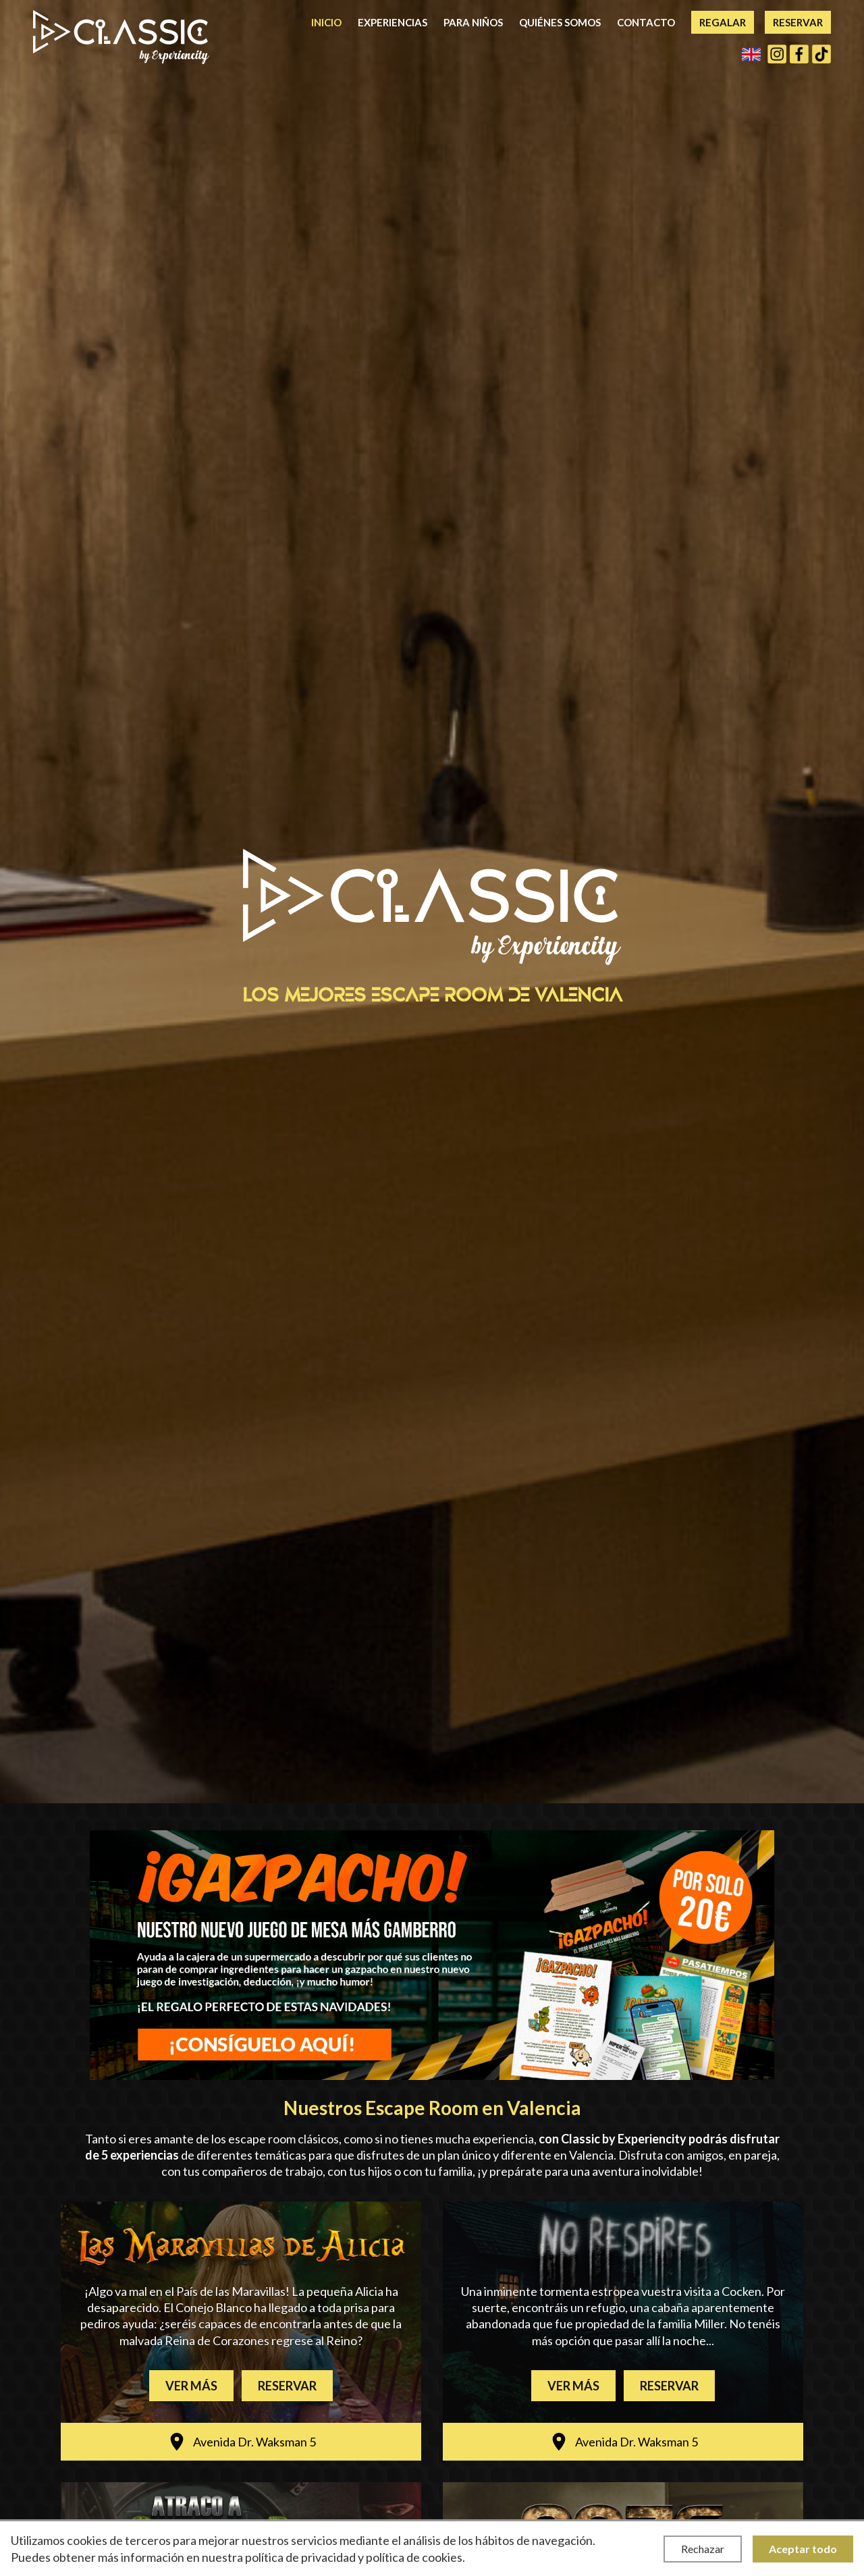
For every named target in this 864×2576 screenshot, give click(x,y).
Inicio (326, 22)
━━━━━━━━
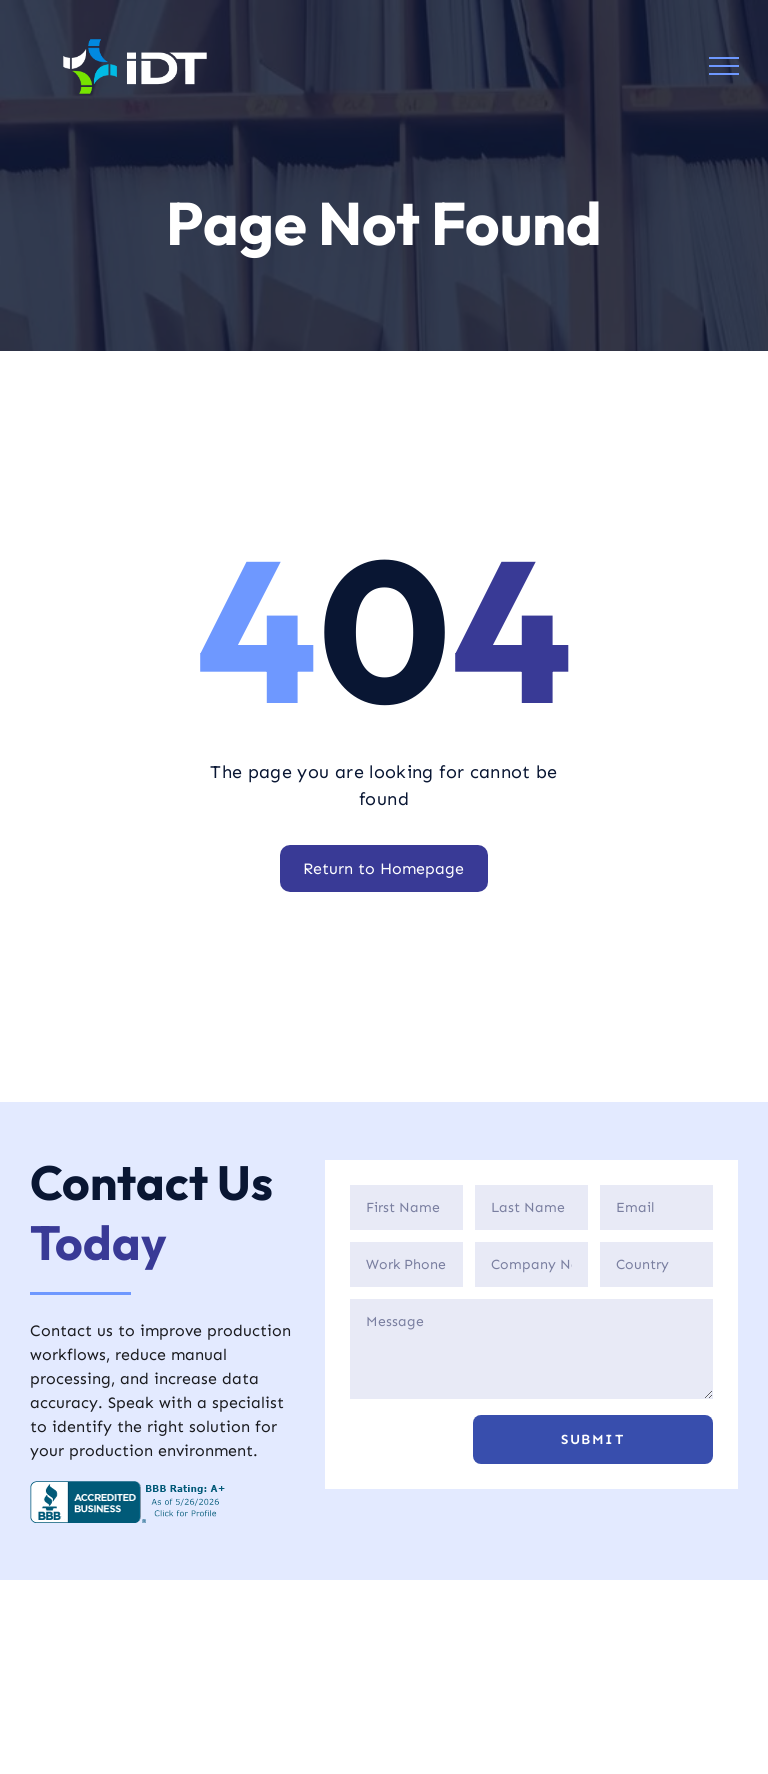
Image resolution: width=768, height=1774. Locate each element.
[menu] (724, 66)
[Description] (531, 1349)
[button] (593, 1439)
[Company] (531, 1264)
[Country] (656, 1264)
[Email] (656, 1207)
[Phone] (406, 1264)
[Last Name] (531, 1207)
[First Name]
━━━━━━━━
#### WHAT IS REQUIRED:
In the data above, find the line with "Image resolution: width=768, height=1774." and the line with "[First Name]". Retype both, plus every line between them, exactly.

#### SOLUTION BELOW:
Image resolution: width=768, height=1774. Locate each element.
[menu] (724, 66)
[Description] (531, 1349)
[button] (593, 1439)
[Company] (531, 1264)
[Country] (656, 1264)
[Email] (656, 1207)
[Phone] (406, 1264)
[Last Name] (531, 1207)
[First Name]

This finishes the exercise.